After that, a serial dilution of the different statins diluted in the same culture medium was added to the plate (50 µL) (in all tests, 2% DMSO was used to dissolve the highest dose of the compounds without inducing any effects on the parasites). As a negative control, the trophozoites were incubated with the medium alone. Finally, the alamarBlue® reagent was positioned into each well (10% of medium volume) and plates were incubated with slight agitation for 48 h at 37 °C. Subsequently, the plates were analysed with an EnSpire® Multimode Plate Reader (Perkin Elmer, Madrid, Spain) using a wavelength of 570 nm and a reference wavelength of 630 nm. To calculate the percentages of growth inhibition and 50% inhibitory concentrations (IC50), a non-linear regression analysis was performed with a 95% confidence limit using the SigmaPlot 12.0 software (Systat Software Inc., London, UK). All the experiments were performed in triplicate and the mean values were also calculated. A paired two-tailed t-test was used for the analysis of the data and the values of p < 0.05 were considered statistically significant.

4.4. Cytotoxicity Assays

To evaluate the toxicity of the statins used in this study, the murine macrophage cell line J774A.1 (ATCC TIB-67) was used. First, the macrophages were cultured in RPMI 1640 medium without phenol red (Roswell Park Memorial Institute, Thermo Fisher Scientific Inc., Waltham, MA, USA). After that, the cells were seeded (50 µL) in a 96-well plate (105 cells/mL) and serial dilutions (diluted in medium) of the statins were added (50 µL) to reach a final volume of 100 μL/well, as previously described [38,39]. A negative control was used, consisting of cells, and was incubated with the medium alone. Finally, the alamarBlue® reagent was placed into each well (10% of final volume) and incubated for 24 h at 37 °C and 5% CO2 atmosphere.
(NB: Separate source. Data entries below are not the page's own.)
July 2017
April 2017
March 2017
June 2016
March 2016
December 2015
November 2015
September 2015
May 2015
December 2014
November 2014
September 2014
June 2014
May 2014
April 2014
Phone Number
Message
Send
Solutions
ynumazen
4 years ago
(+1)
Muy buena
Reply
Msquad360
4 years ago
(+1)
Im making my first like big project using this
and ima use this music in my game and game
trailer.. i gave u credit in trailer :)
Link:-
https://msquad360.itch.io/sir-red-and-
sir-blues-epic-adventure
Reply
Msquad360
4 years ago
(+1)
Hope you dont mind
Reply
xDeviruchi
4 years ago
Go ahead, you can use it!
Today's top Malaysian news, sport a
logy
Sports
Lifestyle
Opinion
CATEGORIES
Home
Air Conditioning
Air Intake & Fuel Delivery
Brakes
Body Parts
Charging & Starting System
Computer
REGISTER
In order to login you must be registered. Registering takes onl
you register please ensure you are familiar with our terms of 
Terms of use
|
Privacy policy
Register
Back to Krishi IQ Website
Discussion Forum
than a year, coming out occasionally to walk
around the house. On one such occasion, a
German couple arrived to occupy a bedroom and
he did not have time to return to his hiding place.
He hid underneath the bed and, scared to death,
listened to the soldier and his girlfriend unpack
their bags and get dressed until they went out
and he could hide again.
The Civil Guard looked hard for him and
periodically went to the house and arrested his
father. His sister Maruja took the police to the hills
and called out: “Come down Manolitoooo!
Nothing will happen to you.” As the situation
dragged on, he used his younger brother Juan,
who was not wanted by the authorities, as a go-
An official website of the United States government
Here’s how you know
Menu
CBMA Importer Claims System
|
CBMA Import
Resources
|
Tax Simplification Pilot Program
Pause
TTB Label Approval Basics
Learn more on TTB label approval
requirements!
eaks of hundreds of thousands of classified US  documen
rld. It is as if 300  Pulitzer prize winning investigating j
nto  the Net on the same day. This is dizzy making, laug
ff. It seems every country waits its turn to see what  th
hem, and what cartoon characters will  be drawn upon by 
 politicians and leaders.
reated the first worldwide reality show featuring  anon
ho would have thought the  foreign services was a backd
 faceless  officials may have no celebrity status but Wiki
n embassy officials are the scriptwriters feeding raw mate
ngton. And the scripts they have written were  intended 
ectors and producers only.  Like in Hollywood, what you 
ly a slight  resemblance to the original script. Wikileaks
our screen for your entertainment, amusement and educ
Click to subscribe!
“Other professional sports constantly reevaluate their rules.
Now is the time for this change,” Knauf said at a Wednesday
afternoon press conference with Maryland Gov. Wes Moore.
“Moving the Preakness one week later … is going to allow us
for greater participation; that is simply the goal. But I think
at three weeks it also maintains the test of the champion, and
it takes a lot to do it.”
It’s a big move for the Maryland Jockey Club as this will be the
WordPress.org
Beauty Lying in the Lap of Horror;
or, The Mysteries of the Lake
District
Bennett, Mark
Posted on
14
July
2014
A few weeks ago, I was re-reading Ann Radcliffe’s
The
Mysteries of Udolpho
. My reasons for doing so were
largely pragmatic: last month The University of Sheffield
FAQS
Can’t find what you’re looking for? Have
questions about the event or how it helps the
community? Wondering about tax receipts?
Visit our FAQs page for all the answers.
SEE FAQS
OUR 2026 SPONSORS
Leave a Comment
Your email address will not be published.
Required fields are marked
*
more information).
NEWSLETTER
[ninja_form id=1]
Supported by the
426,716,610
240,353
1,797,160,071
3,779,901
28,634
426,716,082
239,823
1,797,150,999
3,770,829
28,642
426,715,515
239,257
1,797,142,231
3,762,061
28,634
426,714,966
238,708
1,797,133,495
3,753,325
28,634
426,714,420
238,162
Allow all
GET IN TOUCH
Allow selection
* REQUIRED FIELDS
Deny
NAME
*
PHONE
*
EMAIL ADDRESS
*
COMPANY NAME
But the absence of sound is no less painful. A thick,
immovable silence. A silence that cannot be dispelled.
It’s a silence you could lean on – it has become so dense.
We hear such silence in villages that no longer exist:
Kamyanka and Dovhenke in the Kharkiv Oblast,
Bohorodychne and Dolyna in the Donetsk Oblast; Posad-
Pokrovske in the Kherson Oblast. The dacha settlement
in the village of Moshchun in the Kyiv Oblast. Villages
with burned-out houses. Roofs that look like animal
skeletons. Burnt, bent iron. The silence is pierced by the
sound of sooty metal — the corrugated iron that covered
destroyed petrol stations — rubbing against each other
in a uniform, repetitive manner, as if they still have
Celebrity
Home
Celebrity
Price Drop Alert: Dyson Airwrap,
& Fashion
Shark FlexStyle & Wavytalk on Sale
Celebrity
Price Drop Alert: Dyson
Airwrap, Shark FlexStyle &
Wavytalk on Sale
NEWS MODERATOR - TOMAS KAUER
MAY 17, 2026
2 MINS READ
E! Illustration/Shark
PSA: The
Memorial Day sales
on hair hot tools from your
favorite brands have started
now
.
The plates were analysed with an EnSpire® Multimode Plate Reader, as mentioned above. The 50% of cytotoxic values (CC50) were calculated using the statistical analysis software SigmaPlot 12.0, as previously reported. All the experiments were performed three times and the mean values calculated. Finally, the selectivity index was calculated based on the obtained IC50 and the CC50, as shown in Table 2.

5. Conclusions

This study assesses the in vitro efficacy of statins against Naegleria fowleri. Although rare, infections due to this pathogen are usually lethal and, therefore, new effective treatments are needed. The obtained results have highlighted that at least fluvastatin could be a potential new candidate for the treatment of PAM. Further in vivo studies should be developed to fully establish this compound as a novel therapeutic agent against PAM.